Saturday, July 28, 2007

home

I bought 2 cds on a whim today. Now I don't really know why I bought them cuz I realised I could've actually just downloaded them (albeit illegally) haha. I think I must have been too deprived of english songs at rag. Chinese songs are played 24/7 there, thus there are alot of repeats that are played almost endlessly, to the point that I know the song lyrics and the tune but not the singer and the title haha.

And I'm finally home!! Lalala, I love the sweet sweet scent of home :)) The familiarity and comfort, the endless supply of hot water, the ready availibility of food and of course family! Plus I can sleep in without feeling guilty, and without being woken up by a million different kinds of alarm tones at different intervals haha.

By the way, I applied for SEP and got it, but not where I wanted to go. I wanted the University of North Carolina, Chapel Hill, but got sent to Texas A&M University instead. Hmmm actually I'm fine with it, cuz it's actually not that bad of an institution. I think I'm more afraid of the loneliness, weather, food, accommodation, and everything basically. I've always wanted to experience life overseas but now that it's become more real I don't know if I have the courage to do it. Sigh. It's like hall I guess, except that if I miss the comforts of home I'd have to fly a few thousand miles back haha. And I'm afraid of missing out on the happenings in school back in Singapore. Not to mention I'd miss Boran very very much haha.

Sigh, I think I'm always like that; doing things on a whim, then regretting later. Like buying those 2 cds haha.

My care my coat
Leave on a high note
There's nowhere to go but on

Sunday, July 22, 2007

reminiscing

Woohoo went for 1D/2D outing today! Can you imagine, it's been 7 years since we were in the same class!! Shit I feel really old. Anyway although only like 11 of us (or a quarter of the class) turned up, I had quite alot of fun. We caught up with each other, and updated each other about the whereabouts of those who were absent. But the best part was reminiscing about our teachers and schoolmates haha. Sigh, really miss my DHS days. I was so inspired I actually went home and flipped through my yearbook, and gave myself plenty of laughs haha.

1. All the funny antics we did. Like falling asleep during Chinese cultural appreciation class. Hanging out at Kallang Mac/KFC, going to Soo Kiat's house for free buffets wahaha, and various chalets we had. And doing the Kallang wave behind the semi-blind teacher. Captain's ball, captain's ball and more captain's ball.

2. The funny and weird people in our class. Like Zhixiang, whom we suspected was gay, and Evelyn, who's always mugging silently in the background until I accidentally offended her once and she scared me with her reaction.

3. Our teachers. This is the best part hahaa. I think we remembered more scandals about the teachers than all the things we were taught by them. The way Patsy Neo dressed to kill haha. And our funny art teacher (色彩推移!). Our history teacher who floated around school. The crazy lit teacher who tried to convert us to Christianity and who scared us in class by shouting all of a sudden during his lessons ("the WHO! WHAT! WHY!") Mdm Sim and her carrots hahaha. All the scandals about which teacher was eloping with another teacher. And the hilarious nicknames we gave them, like LPP (Loo Pui Pui) and LP.

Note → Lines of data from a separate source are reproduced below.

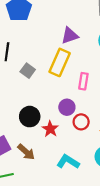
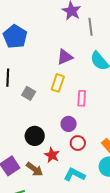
yellow rectangle: (60, 62) -> (58, 83), size x0.7
red circle: (81, 122) -> (78, 143), moved
red star: (50, 129) -> (52, 155), moved

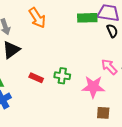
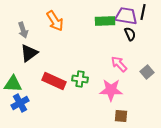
pink arrow: (109, 67) -> (119, 64), moved
red rectangle: (36, 78) -> (54, 81), size x1.6

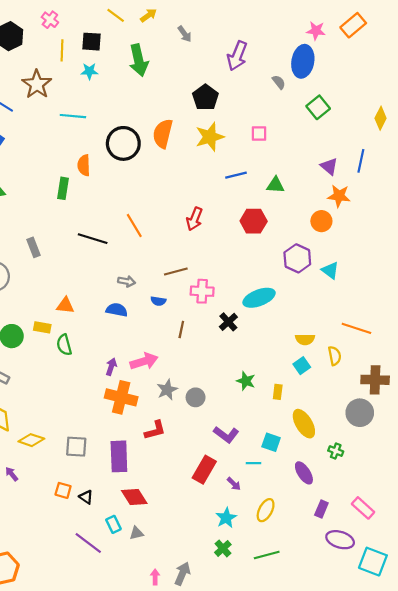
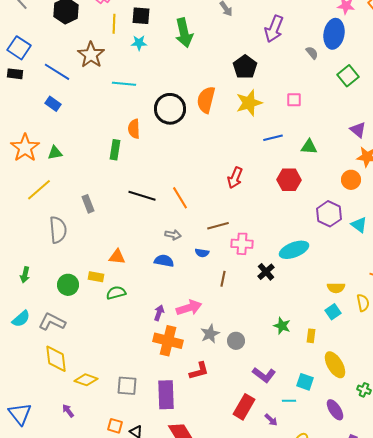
orange line: (134, 226) -> (180, 198), moved
green semicircle: (64, 345) -> (116, 293), turned 90

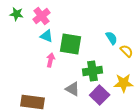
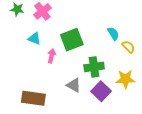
cyan triangle: (47, 36) -> (34, 39), moved
green square: (71, 44) -> (72, 40), turned -30

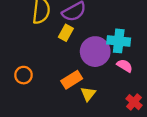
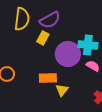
orange rectangle: (72, 80) -> (48, 78), turned 30

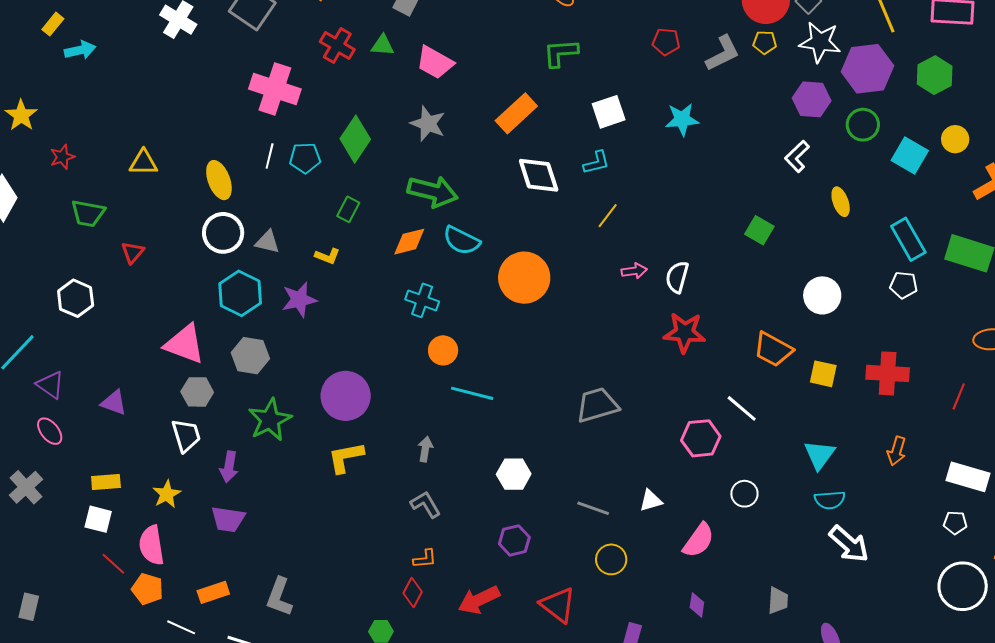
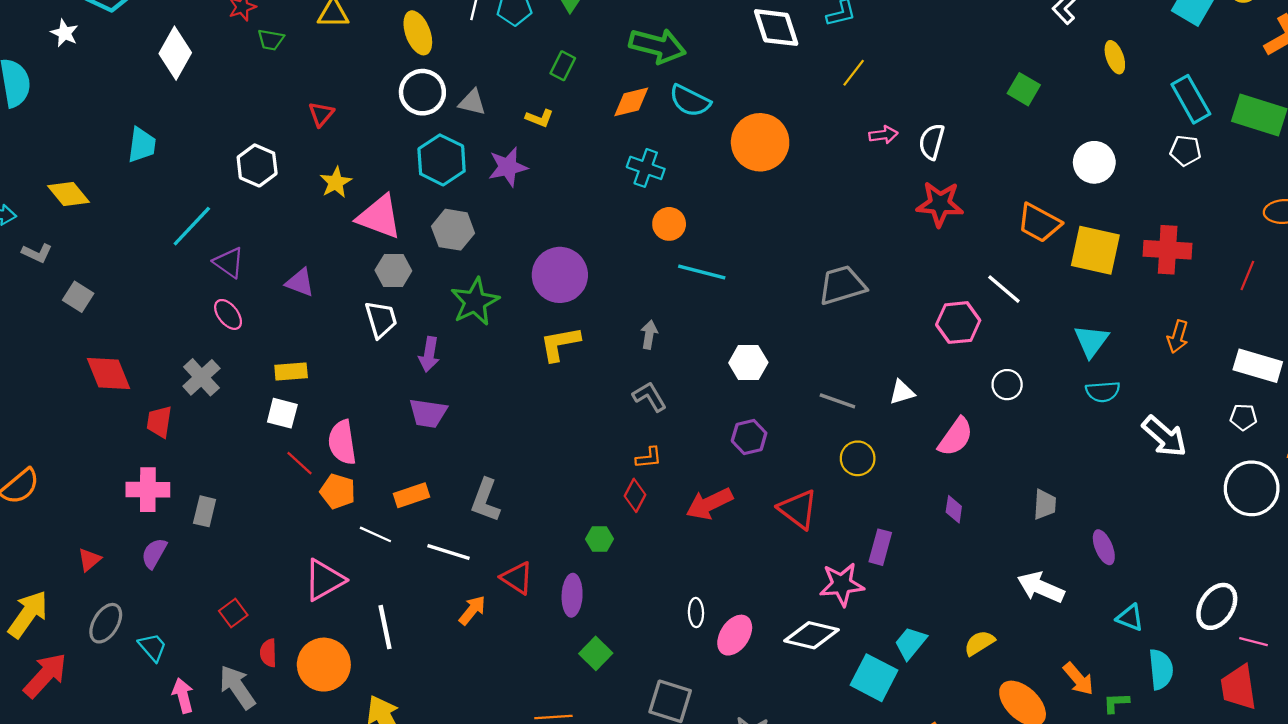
green trapezoid: (88, 213) -> (271, 40), moved, size x0.7
yellow square: (823, 374) -> (1095, 250), size x1.6
yellow star: (167, 494) -> (336, 182), moved
white arrow: (849, 544) -> (1164, 436), moved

4. I realised all of us looked quite kok when we were in sec 1/2. I looked like crap man wahaha. And everyone looked toot. But most of us have changed already, though not so much haha.

5. I think DHS is one of the few schools in Singapore which actually celebrate the Mooncake Festival, and I'm glad for this cuz I had one of the best times of my life during these days. The nights we spent gorging on pomelos and mooncakes, and carrying the kiddy Powerpuff Girl lantern hahaha. Plus sitting on the monkey bars looking at the stars, and sharing ghost stories while we accompanied Jy on her guard duty.

6. Our unique flag-raising ceremony every morning. When the cheesy national day songs will start blaring through the PA system and we'd take our own sweet time to go down to the parade square, before we'd realise we're really late and we'd run for our lives. Then someone will scream "Baris sedia!!". And where we'd have to stand in the scorching sun and listen to Mr Kiw drone on and on, at the risk of toppling over from heatstroke.

7. And not forgetting the formidable Mr Kiw! He struck terror in every Dunmanian's heart during his regime haha. But I think DHS is never the same after he left. In a sense, I think he held the foundation of DHS together. With him gone, all the traditions and discipline he inculcated sorta crumbled. I don't think I recognise any of the old DHS traits in the students I see now. It's ironic how we used to dread his presence, but now that he's gone, we wished he were back to drill some discipline in the younger generation haha.

Sigh, those were the days... We were so innocent and carefree then. In a sense I guess we lived for the moment and couldn't care less about the rest. I was much more outspoken and brazen then, compared to now. But I've mellowed much more now, whether for good or bad I don't really know haha.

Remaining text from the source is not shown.